WHAT THE TASK REQUIRES -
Find the string "Browse" in the data, and copy out each line that has it.

[Start of section]

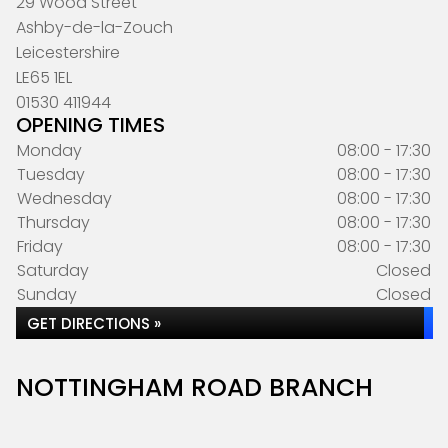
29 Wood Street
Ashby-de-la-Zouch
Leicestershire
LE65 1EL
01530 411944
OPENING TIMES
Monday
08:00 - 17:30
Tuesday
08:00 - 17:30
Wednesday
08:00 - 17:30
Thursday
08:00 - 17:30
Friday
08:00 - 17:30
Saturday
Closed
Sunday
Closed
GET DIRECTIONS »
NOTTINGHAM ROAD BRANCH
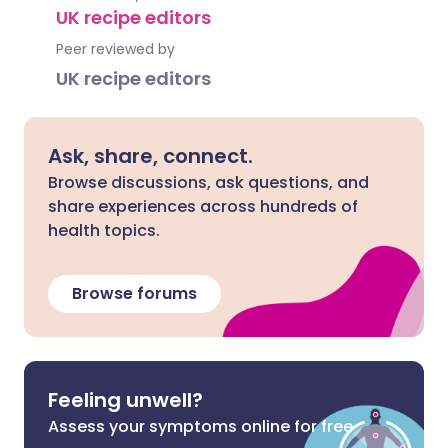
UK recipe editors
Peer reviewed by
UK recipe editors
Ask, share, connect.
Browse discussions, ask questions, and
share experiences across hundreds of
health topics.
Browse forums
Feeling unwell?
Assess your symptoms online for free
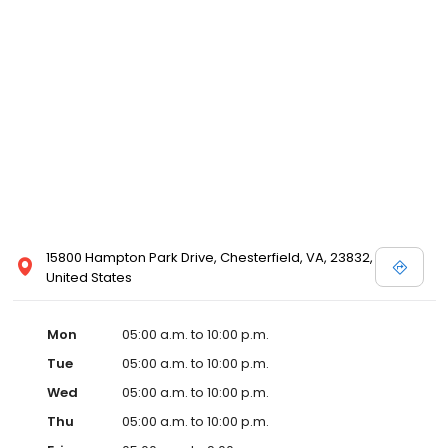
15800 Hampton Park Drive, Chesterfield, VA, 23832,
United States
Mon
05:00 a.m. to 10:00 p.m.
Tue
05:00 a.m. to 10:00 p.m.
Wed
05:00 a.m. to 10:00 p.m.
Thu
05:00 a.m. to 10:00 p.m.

[End of section]
[Start of section]

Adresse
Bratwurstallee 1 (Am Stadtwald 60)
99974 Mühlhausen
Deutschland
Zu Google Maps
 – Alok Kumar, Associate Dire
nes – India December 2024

[End of section]
[Start of section]

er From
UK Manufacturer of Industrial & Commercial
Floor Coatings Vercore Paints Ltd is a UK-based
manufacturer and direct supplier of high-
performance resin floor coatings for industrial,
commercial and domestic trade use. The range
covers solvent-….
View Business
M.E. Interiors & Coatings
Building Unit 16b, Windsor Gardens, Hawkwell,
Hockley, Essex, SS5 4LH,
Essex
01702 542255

[End of section]

FINAL ANSWER -
Browse discussions, ask questions, and
Browse forums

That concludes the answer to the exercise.